2 et 3. Votre analyse repose sur un biais : il n'y a pas que la sociologie critique dans ce que vous appelez "le tournant sociologique" de la science politique française. Dans d'autres champs d'études, la sociologie des organisations et les courants attachés aux oeuvres de Boudon et Touraine ont été tout aussi influents. Vous citez vous-mêmes les influences croisées sur la question des mobilisations. Et je ne regrette absolument pas l'influence des travaux de Pierre Bourdieu, puisque j'en ai moi-même fait usage à plusieurs reprises (ce qui m'a d'ailleurs été reproché lors de ma soutenance de thèse). Ce que je conteste repose sur deux points : ces dynamiques ont tendance en France (sans doute en raison de la petite taille de la communauté) à entraver l'autonomie (toujours relative) de la science politique comme discipline, dont on peut aisément contester la légitimité par ailleurs ; et si l'on considère globalement les sciences sociales, les frontières y ont toujours été relativement flexibles, ce qui constitue sans doute l'une des richesses, mais aussi l'une des limites, des sciences sociales (Cf. Passeron).

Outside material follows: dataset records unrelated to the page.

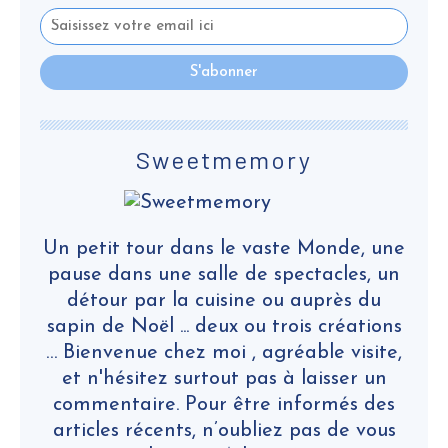
Sweetmemory
Un petit tour dans le vaste Monde, une
pause dans une salle de spectacles, un
détour par la cuisine ou auprès du
sapin de Noël ... deux ou trois créations
… Bienvenue chez moi , agréable visite,
et n'hésitez surtout pas à laisser un
commentaire. Pour être informés des
articles récents, n’oubliez pas de vous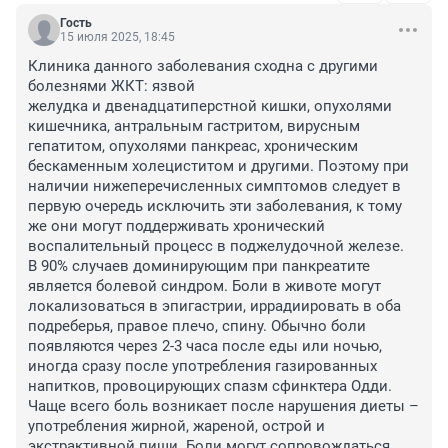
Гость
15 июля 2025, 18:45
Клиника данного заболевания сходна с другими 
болезнями ЖКТ: язвой 
желудка и двенадцатиперстной кишки, опухолями 
кишечника, антральным гастритом, вирусным 
гепатитом, опухолями панкреас, хроническим 
бескаменным холециститом и другими. Поэтому при 
наличии нижеперечисленных симптомов следует в 
первую очередь исключить эти заболевания, к тому 
же они могут поддерживать хронический 
воспалительный процесс в поджелудочной железе.

В 90% случаев доминирующим при панкреатите 
является болевой синдром. Боли в животе могут 
локализоваться в эпигастрии, иррадиировать в оба 
подреберья, правое плечо, спину. Обычно боли 
появляются через 2-3 часа после еды или ночью, 
иногда сразу после употребления газированных 
напитков, провоцирующих спазм сфинктера Одди. 
Чаще всего боль возникает после нарушения диеты – 
употребления жирной, жареной, острой и 
экстрактивной пищи. Боли могут сопровождаться 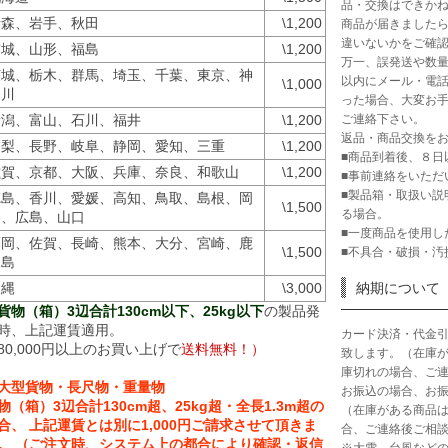
品・交換はできか
青森、岩手、秋田
\1,200
商品が届きました
違いないかをご確
宮城、山形、福島
\1,200
万一、誤発送や数量
茨城、栃木、群馬、埼玉、千葉、東京、神
以内にメール・電話
\1,000
奈川
った場合、大変お手
ご連絡下さい。
新潟、富山、石川、福井
\1,200
返品・商品交換を
山梨、長野、岐阜、静岡、愛知、三重
\1,200
■商品到着後、８日
滋賀、京都、大阪、兵庫、奈良、和歌山
\1,200
■事前連絡をいただ
■製品箱・取扱い説
徳島、香川、愛媛、高知、鳥取、島根、岡
\1,500
る場合。
山、広島、山口
■一度商品を使用し
福岡、佐賀、長崎、熊本、大分、宮崎、鹿
\1,500
■不具合・破損・汚
児島
沖縄
\3,000
納期について
貨物（箱）3辺合計130cm以下、25kg以下
の製品発
時、上記運賃適用。
カード決済・代金
80,000円以上のお買い上げで
送料無料！）
致します。（在庫
庫切れの場合、ご
大型貨物・長尺物・重量物
お振込の場合、お振
物（箱）3辺合計130cm超、25kg超・全長1.3m超の
（在庫がある商品
合、 上記運賃とは別に1,000円ご請求させて頂きま
合、ご連絡後ご相
。 （ご注文時、システム上の都合により確認・返信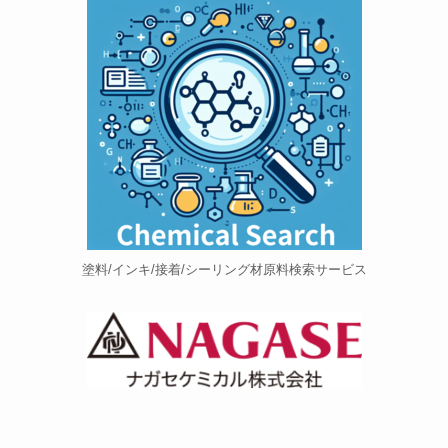
塗料/インキ/接着/シーリング材原料検索サービス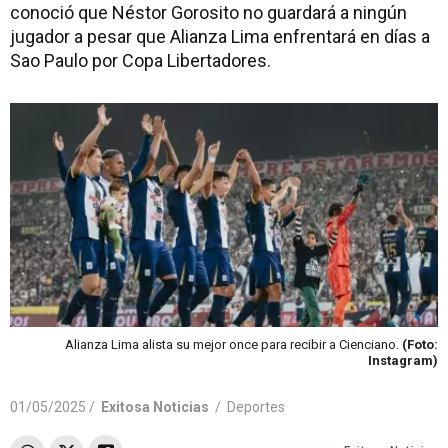
conoció que Néstor Gorosito no guardará a ningún
jugador a pesar que Alianza Lima enfrentará en días a
Sao Paulo por Copa Libertadores.
Alianza Lima alista su mejor once para recibir a Cienciano.
(Foto:
Instagram)
01/05/2025 /
Exitosa Noticias
/
Deportes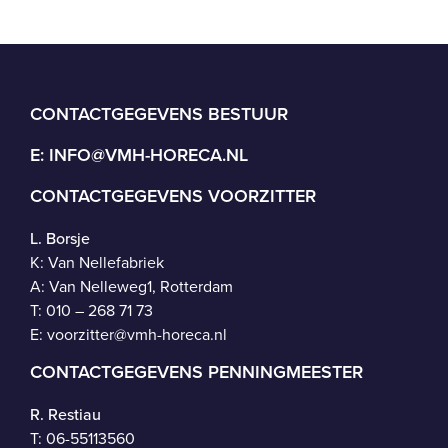
CONTACTGEGEVENS BESTUUR
E:
INFO@VMH-HORECA.NL
CONTACTGEGEVENS VOORZITTER
L. Borsje
K: Van Nellefabriek
A: Van Nelleweg1, Rotterdam
T: 010 – 268 71 73
E:
voorzitter@vmh-horeca.nl
CONTACTGEGEVENS PENNINGMEESTER
R. Restiau
T:
06-55113560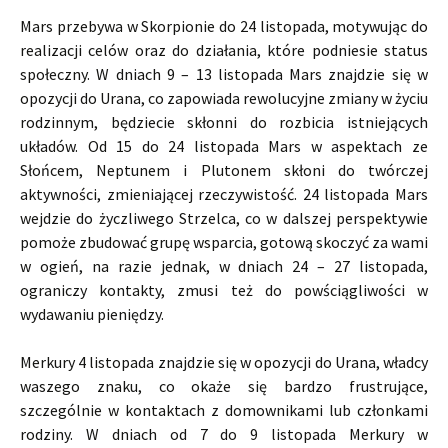
Mars przebywa w Skorpionie do 24 listopada, motywując do
realizacji celów oraz do działania, które podniesie status
społeczny. W dniach 9 – 13 listopada Mars znajdzie się w
opozycji do Urana, co zapowiada rewolucyjne zmiany w życiu
rodzinnym, będziecie skłonni do rozbicia istniejących
układów. Od 15 do 24 listopada Mars w aspektach ze
Słońcem, Neptunem i Plutonem skłoni do twórczej
aktywności, zmieniającej rzeczywistość. 24 listopada Mars
wejdzie do życzliwego Strzelca, co w dalszej perspektywie
pomoże zbudować grupę wsparcia, gotową skoczyć za wami
w ogień, na razie jednak, w dniach 24 – 27 listopada,
ograniczy kontakty, zmusi też do powściągliwości w
wydawaniu pieniędzy.
Merkury 4 listopada znajdzie się w opozycji do Urana, władcy
waszego znaku, co okaże się bardzo frustrujące,
szczególnie w kontaktach z domownikami lub członkami
rodziny. W dniach od 7 do 9 listopada Merkury w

Pour ce qui concerne les dernières questions, je citerai plusieurs ouvrages importants sur l'épistémologie des sciences sociales, et en leur sein, de la science politique, notamment ceux de Favre, celui dirigé par Della Porta et Keating, et l'ouvrage dirigé par Gerring et Collier, pour ne parler que des plus récents. Et pour répondre à la dernière question, non, je ne crois pas qu'il y ait une épistémologie propre à la science politique, mais je crois qu'il existe des "programmes de recherche", au sens de Lakatos, qui lui sont particuliers. Il me semble notamment que le néo-institutionnalisme, avec ses différentes variantes, a constitué un puissant vecteur d'intégration et a nourri des recherches stimulantes ces dernières années.